Dia juga mengatakan, saat menjabat ketua umum Kadin Jatim tahun 2012-2014, dia menggagas program misi dagang antarprovinsi. Bekerja sama dengan Pemprov Jatim, misi dagang Jatim membuka etalase produk di kantor-kantor perwakilan Pemprov Jatim di beberapa provinsi dan membuka forum temu bisnis, B to B. Hasilnya sangat signifikan untuk meningkatkan arus distribusi barang dari Jatim ke beberapa provinsi lain.
"Ini artinya koordinasi antara Kementerian Perindustrian dan Kementerian Pertanian harus lebih kuat. Pemprov Lampung harus proaktif koordinasi ke dua kementerian itu. Duduk bersama, pecahkan persoalan. Nanti senator asal Lampung akan membantu," katanya.
Sementara menyinggung soal pendekatan mikro, La Nyalla tegas mengatakan jika ada masalah di tingkat mikro, berarti ada distorsi di lapangan. Hal itu umumnya disebabkan adanya penguasaan sektor hulu dan hilir oleh korporasi yang tidak terkontrol atau dalam bahasa sederhananya kartel.
"Memang tidak dilarang pabrik pengolahan punya kebun besar sendiri, seperti pabrik gula punya kebun tebu, pabrik kelapa sawit punya kebun sawit. Tetapi harus diatur. Tidak boleh ada praktik kotor. Itu prinsipnya."

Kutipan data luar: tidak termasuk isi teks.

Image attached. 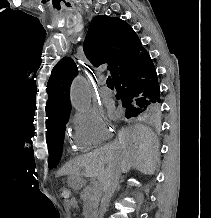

"Karena itu kembali ke awal tadi, petani harus jadi subjek dari program ketahanan pangan nasional. Mustahil Indonesia memiliki ketahanan pangan jika petani, peternak dan nelayan hidup susah," katanya.
La Nyalla juga menegaskan, semua aturan harus berpihak ke subjek. Ada petani plasma, ada petani binaan, ada kelompok tani dan sebagainya. "Ini harus menjadi komitmen dan landasan berpikir kita semua. Termasuk para senator yang mewakili daerah. Terutama tentu eksekutif sebagai pelaksana kebijakan," ujarnya.